И так всегда. Отношения с ребятами у него шли как по плану – гнусные, полуэротические, кровожадные. Вири рассказывал им про коллекцию своего отца – тот собирал ружья, сабли, орудия пыток, кандалы, наручники и всякое такое.
Отец Вири был водопроводчиком, действительно коллекционировал такие штуки, и его коллекция была застрахована на четыре тысячи долларов. И он был не одинок. Он был членом большого клуба, куда входили любители таких коллекций.
Отец Вири однажды подарил его мамаше вместо пресс‑папье настоящие испанские тиски для пальцев в полной исправности. Другой раз он ей подарил настольную лампу, а подставка, в фут высотой, изображала знаменитую «железную деву» из Нюрнберга. Подлинная «железная дева» была средневековым орудием пытки, что‑то вроде котла, снаружи похожего на женщину, а внутри усаженного шипами… Спереди женщина раскрывалась двумя дверцами на шарнирах. Замысел был такой: засадить туда преступника и медленно закрывать дверцы. Внутри были два специальных шипа на том месте, куда приходились глаза жертвы. На дне был сток, чтобы выпускать кровь.
Вот такие дела.
* * *
Вири рассказывал Билли Пилигриму про «железную деву», про сток на дне и зачем его там устроили.

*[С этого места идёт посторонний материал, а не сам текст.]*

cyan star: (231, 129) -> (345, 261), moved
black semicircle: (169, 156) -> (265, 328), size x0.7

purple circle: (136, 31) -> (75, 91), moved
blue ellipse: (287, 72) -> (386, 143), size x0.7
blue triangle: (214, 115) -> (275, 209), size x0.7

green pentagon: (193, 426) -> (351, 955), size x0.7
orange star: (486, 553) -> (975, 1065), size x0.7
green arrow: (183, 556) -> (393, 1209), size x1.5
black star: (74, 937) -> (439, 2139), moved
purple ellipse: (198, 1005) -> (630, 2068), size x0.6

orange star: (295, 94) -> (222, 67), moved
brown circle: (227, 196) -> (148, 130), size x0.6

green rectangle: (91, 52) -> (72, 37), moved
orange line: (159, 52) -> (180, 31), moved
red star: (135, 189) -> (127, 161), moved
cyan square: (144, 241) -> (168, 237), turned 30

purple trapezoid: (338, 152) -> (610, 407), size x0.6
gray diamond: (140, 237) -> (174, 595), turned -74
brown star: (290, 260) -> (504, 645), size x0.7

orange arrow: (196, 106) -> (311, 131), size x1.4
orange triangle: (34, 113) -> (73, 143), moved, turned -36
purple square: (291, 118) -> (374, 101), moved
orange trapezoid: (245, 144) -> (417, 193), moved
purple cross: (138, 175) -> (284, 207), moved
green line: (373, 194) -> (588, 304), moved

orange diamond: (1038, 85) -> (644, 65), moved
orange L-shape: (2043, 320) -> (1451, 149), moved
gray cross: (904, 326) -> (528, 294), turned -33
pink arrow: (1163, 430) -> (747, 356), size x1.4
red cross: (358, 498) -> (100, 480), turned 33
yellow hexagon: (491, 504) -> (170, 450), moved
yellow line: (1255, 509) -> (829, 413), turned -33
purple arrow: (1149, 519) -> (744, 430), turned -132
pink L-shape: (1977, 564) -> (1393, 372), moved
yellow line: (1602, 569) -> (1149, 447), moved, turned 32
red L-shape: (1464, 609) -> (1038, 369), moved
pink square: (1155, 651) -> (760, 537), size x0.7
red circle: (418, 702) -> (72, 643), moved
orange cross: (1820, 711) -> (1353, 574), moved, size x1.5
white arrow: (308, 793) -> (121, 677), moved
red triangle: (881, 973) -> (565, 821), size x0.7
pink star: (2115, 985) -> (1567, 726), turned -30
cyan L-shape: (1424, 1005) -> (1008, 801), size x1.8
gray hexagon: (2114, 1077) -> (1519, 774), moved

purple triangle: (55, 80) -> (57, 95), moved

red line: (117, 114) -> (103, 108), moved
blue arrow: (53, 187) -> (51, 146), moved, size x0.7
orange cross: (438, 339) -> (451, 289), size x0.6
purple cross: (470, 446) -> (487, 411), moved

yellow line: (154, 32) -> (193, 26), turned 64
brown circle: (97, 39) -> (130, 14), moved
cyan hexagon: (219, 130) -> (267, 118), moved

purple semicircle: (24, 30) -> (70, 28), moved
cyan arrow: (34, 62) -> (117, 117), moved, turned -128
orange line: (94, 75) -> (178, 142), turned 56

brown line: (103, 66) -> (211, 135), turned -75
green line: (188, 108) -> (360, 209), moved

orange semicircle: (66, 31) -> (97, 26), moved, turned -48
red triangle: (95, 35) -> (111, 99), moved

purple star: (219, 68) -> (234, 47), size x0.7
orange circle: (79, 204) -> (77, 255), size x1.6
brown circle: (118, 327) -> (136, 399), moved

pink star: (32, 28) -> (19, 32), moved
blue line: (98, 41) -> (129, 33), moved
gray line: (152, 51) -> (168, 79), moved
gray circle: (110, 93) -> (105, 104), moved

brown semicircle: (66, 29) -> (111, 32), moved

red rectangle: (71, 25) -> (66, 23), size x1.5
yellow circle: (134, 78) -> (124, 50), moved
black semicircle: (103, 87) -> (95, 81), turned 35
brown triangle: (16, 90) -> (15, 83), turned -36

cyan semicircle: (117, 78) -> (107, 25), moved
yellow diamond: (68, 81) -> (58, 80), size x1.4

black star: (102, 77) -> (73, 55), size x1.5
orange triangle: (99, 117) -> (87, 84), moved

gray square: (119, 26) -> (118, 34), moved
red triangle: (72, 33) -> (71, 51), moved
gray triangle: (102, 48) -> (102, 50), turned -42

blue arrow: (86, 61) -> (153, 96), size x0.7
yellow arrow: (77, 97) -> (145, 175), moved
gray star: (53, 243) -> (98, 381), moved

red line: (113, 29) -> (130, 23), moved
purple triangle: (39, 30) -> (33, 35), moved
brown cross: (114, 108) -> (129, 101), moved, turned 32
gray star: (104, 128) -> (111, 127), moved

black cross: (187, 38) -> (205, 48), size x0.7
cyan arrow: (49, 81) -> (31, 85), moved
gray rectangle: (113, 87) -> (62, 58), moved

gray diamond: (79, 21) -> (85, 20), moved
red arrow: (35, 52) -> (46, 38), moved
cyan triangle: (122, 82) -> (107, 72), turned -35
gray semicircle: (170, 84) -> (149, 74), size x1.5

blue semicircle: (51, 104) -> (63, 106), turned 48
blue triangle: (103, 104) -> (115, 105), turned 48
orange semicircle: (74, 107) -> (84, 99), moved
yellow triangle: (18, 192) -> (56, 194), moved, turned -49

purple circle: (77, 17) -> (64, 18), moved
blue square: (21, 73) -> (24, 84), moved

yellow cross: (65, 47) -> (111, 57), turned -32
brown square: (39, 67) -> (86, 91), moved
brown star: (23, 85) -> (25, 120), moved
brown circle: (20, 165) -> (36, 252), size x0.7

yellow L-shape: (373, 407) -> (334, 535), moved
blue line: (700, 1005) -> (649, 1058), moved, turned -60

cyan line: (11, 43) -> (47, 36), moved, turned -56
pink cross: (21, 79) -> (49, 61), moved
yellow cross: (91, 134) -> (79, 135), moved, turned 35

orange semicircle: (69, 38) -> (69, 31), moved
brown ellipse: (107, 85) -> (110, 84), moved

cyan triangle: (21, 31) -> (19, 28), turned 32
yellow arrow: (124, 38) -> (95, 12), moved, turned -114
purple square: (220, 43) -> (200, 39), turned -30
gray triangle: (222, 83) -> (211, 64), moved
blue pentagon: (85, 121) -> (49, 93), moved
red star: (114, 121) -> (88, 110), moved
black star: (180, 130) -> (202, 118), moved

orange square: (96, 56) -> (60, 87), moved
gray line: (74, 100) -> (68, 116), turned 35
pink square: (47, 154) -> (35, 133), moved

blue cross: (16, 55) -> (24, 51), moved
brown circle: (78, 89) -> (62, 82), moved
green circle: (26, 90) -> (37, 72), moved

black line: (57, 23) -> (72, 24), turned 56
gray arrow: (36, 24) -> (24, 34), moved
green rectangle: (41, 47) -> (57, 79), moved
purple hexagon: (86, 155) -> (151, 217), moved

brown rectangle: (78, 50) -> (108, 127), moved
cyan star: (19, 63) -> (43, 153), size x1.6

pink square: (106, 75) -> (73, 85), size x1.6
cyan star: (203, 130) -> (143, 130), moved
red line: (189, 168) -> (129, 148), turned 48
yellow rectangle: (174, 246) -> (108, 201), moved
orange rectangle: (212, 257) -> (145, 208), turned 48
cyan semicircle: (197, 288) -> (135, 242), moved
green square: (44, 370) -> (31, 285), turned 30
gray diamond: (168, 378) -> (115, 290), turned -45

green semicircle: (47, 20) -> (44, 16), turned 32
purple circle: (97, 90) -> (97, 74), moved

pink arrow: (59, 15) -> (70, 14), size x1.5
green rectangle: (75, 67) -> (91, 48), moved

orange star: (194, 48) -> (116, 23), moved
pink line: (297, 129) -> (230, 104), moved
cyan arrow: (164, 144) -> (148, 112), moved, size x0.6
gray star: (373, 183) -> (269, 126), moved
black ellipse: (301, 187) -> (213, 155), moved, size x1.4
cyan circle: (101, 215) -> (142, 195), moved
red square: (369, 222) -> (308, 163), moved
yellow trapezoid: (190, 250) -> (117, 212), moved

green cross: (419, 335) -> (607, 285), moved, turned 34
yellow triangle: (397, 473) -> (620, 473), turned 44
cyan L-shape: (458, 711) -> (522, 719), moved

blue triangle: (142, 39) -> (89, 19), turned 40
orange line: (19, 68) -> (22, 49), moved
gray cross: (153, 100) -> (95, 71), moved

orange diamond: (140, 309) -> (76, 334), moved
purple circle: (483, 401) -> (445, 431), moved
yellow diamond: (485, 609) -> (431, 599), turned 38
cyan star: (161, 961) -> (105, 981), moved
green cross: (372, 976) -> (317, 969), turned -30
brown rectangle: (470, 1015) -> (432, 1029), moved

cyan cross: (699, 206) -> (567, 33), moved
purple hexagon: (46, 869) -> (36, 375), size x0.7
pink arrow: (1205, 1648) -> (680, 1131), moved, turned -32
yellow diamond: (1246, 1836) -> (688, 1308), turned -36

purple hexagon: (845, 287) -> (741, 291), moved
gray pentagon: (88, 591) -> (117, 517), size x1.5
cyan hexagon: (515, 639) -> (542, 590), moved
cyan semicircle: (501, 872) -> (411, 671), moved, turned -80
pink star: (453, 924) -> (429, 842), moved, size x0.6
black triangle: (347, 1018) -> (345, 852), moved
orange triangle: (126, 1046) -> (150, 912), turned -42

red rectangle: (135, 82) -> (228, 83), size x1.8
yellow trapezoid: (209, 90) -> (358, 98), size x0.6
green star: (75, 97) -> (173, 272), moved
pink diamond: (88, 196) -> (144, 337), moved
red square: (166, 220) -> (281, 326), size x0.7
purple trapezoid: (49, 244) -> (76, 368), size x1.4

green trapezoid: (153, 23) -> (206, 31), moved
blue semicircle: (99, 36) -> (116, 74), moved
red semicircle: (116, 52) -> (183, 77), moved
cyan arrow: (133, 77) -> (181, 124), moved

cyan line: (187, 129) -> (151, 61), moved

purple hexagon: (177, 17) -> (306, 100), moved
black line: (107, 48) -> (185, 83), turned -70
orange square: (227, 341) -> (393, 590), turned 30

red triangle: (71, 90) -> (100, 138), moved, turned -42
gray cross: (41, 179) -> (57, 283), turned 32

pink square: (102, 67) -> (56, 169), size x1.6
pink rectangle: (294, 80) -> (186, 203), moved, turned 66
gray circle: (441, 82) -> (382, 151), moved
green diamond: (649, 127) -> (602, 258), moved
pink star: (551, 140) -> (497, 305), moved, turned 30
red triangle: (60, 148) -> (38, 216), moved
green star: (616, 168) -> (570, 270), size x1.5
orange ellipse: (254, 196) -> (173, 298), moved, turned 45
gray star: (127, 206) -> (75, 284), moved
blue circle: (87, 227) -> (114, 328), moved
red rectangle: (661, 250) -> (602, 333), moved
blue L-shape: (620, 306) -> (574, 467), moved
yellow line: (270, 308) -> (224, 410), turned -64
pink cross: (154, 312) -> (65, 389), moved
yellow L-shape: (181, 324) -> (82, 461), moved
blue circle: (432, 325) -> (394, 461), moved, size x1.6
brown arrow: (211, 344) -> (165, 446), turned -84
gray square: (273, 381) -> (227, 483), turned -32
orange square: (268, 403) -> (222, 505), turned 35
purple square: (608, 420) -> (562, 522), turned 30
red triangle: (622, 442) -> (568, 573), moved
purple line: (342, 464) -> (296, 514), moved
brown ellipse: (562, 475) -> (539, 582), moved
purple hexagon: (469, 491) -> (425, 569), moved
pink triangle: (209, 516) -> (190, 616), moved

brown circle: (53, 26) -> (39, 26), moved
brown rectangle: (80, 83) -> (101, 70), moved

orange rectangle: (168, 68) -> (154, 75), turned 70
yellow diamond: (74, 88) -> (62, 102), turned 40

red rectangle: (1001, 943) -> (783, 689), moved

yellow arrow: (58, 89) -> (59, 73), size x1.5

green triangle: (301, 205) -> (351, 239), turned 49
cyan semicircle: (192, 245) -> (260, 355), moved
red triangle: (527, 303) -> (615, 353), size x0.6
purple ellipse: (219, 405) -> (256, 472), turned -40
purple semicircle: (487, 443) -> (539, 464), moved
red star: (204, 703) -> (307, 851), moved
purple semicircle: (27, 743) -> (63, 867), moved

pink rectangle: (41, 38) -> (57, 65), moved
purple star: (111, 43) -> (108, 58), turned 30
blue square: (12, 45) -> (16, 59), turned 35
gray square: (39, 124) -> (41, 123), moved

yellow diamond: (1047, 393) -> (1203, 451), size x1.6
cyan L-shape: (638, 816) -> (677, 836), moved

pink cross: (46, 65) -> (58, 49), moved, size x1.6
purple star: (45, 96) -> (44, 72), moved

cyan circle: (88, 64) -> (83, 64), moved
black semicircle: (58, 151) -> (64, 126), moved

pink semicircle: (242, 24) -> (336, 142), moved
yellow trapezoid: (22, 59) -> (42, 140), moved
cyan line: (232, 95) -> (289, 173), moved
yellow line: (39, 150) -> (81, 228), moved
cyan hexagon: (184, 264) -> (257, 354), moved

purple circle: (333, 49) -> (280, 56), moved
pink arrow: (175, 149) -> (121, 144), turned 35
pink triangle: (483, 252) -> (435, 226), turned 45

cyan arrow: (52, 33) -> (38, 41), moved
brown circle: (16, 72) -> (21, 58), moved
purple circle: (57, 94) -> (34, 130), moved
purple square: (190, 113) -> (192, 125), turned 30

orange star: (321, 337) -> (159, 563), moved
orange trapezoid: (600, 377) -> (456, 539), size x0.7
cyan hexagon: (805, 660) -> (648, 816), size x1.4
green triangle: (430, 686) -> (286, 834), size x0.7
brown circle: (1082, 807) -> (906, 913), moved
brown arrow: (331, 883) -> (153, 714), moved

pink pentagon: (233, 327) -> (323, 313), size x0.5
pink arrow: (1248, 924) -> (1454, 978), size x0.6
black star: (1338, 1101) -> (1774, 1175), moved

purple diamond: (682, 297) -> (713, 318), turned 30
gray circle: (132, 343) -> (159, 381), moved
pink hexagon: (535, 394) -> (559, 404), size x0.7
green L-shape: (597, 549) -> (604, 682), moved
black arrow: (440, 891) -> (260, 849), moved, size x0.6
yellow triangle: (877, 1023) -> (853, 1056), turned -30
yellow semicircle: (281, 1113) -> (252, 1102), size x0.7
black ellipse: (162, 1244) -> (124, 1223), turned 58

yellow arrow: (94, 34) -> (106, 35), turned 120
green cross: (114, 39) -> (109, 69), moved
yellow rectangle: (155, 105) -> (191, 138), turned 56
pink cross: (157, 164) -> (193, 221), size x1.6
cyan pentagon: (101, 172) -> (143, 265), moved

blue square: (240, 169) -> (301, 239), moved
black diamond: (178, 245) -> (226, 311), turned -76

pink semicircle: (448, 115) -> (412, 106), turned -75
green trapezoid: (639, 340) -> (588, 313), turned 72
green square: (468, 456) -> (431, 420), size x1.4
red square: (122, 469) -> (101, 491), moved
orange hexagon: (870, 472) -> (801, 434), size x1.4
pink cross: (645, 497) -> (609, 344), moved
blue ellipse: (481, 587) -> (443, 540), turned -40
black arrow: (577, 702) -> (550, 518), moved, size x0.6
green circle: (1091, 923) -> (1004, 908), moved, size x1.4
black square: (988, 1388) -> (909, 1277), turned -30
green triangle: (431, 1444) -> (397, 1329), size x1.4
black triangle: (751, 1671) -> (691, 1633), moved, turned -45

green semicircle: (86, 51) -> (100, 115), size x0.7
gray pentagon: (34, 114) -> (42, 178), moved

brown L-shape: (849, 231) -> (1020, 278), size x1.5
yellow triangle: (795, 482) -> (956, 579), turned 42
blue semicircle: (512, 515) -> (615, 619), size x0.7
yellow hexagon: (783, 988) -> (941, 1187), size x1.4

Он рассказал Билли про пули «дум‑дум». Он рассказал ему про пистолет системы Деррингера, который можно было носить в жилетном кармане, а дырку в человеке он делал такой величины, что «летучая мышь могла пролететь и крылышек не запачкать».
Вири с презрением предложил побиться с Билли об заклад, что тот даже не знает, что значит «сток для крови». Билли предположил, что это дырка на дне «железной девы», но он не угадал. Стоком для крови, объяснил Вири, назывался неглубокий желобок на лезвии сабли или штыка.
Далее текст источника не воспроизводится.